TASK DIRECTIONS → The following data needs to be repeated exactly, with all images excluded.

Records drawn from a dataset:

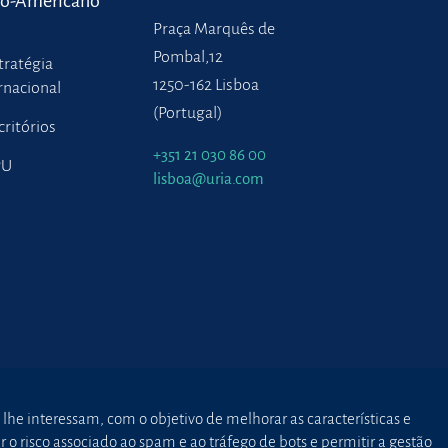
ro-Americano
Praça Marquês de
Pombal,12
tratégia
1250-162 Lisboa
rnacional
(Portugal)
critórios
+351 21 030 86 00
PU
lisboa@uria.com
 lhe interessam, com o objetivo de melhorar as características e
o risco associado ao spam e ao tráfego de bots e permitir a gestão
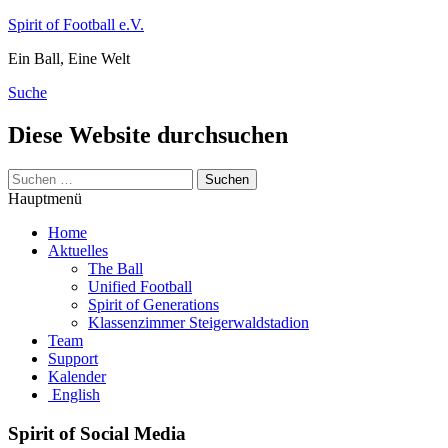
Zum
Spirit of Football e.V.
Inhalt
Ein Ball, Eine Welt
springen
Suche
Diese Website durchsuchen
Suchen
nach:
Hauptmenü
Home
Aktuelles
The Ball
Unified Football
Spirit of Generations
Klassenzimmer Steigerwaldstadion
Team
Support
Kalender
English
Spirit of Social Media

YOUR SOLUTION →
ro-Americano
Praça Marquês de
Pombal,12
tratégia
1250-162 Lisboa
rnacional
(Portugal)
critórios
+351 21 030 86 00
PU
lisboa@uria.com
 lhe interessam, com o objetivo de melhorar as características e
o risco associado ao spam e ao tráfego de bots e permitir a gestão
Zum
Spirit of Football e.V.
Inhalt
Ein Ball, Eine Welt
springen
Suche
Diese Website durchsuchen
Suchen
nach:
Hauptmenü
Home
Aktuelles
The Ball
Unified Football
Spirit of Generations
Klassenzimmer Steigerwaldstadion
Team
Support
Kalender
English
Spirit of Social Media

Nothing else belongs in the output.